The project eventually will be a 600-mile web of 45 biking trails and greenways designed to encircle and connect the entire region – a big “green” advance. It is also a way to help metro St. Louis compete with other areas in environmentally friendly outdoor life.
Just completed: a renovation of the historic McKinley Bridge across the Mississippi River, with a 6,600-foot bike and pedestrian way offering spectacular views of downtown St. Louis and its landmark Gateway Arch, to be connected in the next 12 months to a converted railway trestle going five more miles into the heart of the city.
Yet the greenway advance wouldn't have happened unless both the Missouri and Illinois Legislatures, along with the voters of St. Louis, two adjacent Missouri counties and four in Illinois, hadn't agreed in 2000 to fund a bistate regional park district to set up the interconnecting parks, trails and greenways.
But there was a third side to the St. Louis All-America City award – an ingenious arts and youth breakthrough. A community-based collaborative, St. Louis ArtWorks, helps aspiring artists place their work in public spaces of corporations – where it's offered for sale.

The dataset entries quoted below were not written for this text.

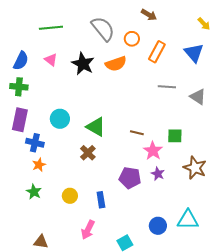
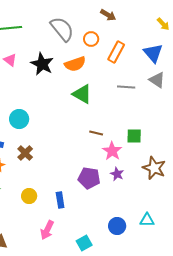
gray triangle: (198, 97) -> (157, 80), moved
green triangle: (96, 127) -> (82, 94), moved
brown cross: (88, 153) -> (25, 153), moved
cyan triangle: (188, 220) -> (147, 220), size x0.7

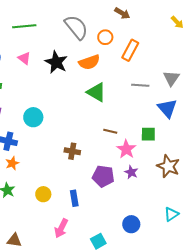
blue triangle: (153, 53) -> (167, 108), moved
gray triangle: (157, 80) -> (171, 78), turned 30
brown cross: (25, 153) -> (72, 151), moved, turned -35
cyan triangle: (147, 220) -> (171, 214), moved, turned -35

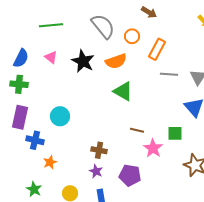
gray line: (140, 85) -> (169, 74), moved
orange star: (12, 163) -> (50, 162), moved
purple star: (131, 172) -> (96, 171), moved

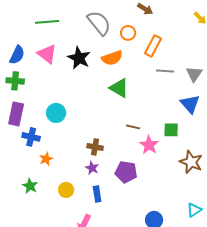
pink triangle: (51, 57) -> (47, 54), size x1.5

In the last two years, the ArtWorks reached out to help inner-city high school artists form a nonprofit subsidiary – the Boomerang Press – producing commissioned art.
Four of the student artists traveled with Mayor Francis Slay, CEOs and civic leaders to make St. Louis' presentation in Tampa. One can only imagine what an amazing experience it was – only one student had ever been on an airplane before. Yet sources tell me their presence was critical to St. Louis' victory.
Not end of story
And that wasn't the end of the story. Through St. Louis-based Anheuser-Busch, the students were granted a client interview with leaders of Busch Gardens near Tampa. Result: They came home with a contract to design and provide holiday cards for Busch Gardens this year.
Several other exemplary towns won All-America City awards, among them New Haven, Conn., Akron, Ohio, and Aurora, Colo.
But St. Louis was the only winning region. And its victory says something significant about America today: Recovered and triumphant downtowns – provided there's visionary local leadership – are on a roll.
Without the special “green” value incorporated in new parks, greenways and natural settings, no metropolitan area can draw the best talent and become truly competitive. Arts and livability are in – all the more exciting if they can be inclusive too.
Finally, it takes a whole region – cities and suburbs working as a team – to produce the most glowing results.